SUPPLIED RECORDS:
=== Begin Enclosure ===
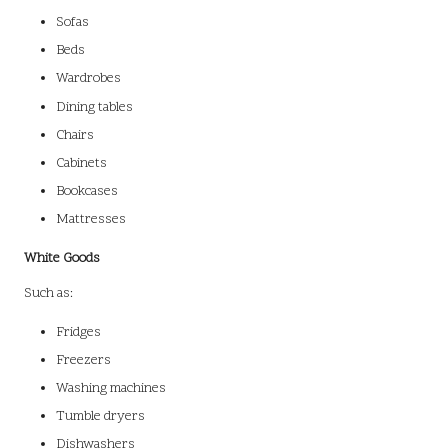
Sofas
Beds
Wardrobes
Dining tables
Chairs
Cabinets
Bookcases
Mattresses
White Goods
Such as:
Fridges
Freezers
Washing machines
Tumble dryers
Dishwashers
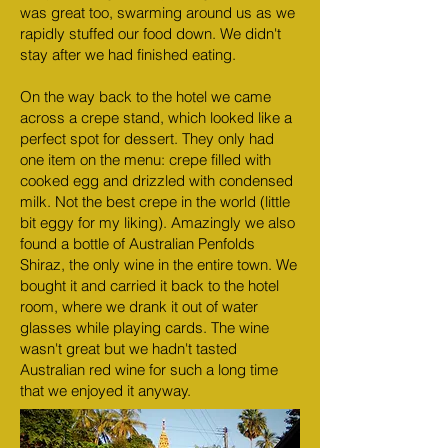
was great too, swarming around us as we
rapidly stuffed our food down. We didn't
stay after we had finished eating.
On the way back to the hotel we came
across a crepe stand, which looked like a
perfect spot for dessert. They only had
one item on the menu: crepe filled with
cooked egg and drizzled with condensed
milk. Not the best crepe in the world (little
bit eggy for my liking). Amazingly we also
found a bottle of Australian Penfolds
Shiraz, the only wine in the entire town. We
bought it and carried it back to the hotel
room, where we drank it out of water
glasses while playing cards. The wine
wasn't great but we hadn't tasted
Australian red wine for such a long time
that we enjoyed it anyway.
=== End Enclosure ===
TO DO: Above is a listing; print exactly its lines from the one with "perfect spot for dessert. They only had" through the one with "wasn't great but we hadn't tasted", and no other lines.

OUTPUT FOR THIS EXERCISE:
perfect spot for dessert. They only had
one item on the menu: crepe filled with
cooked egg and drizzled with condensed
milk. Not the best crepe in the world (little
bit eggy for my liking). Amazingly we also
found a bottle of Australian Penfolds
Shiraz, the only wine in the entire town. We
bought it and carried it back to the hotel
room, where we drank it out of water
glasses while playing cards. The wine
wasn't great but we hadn't tasted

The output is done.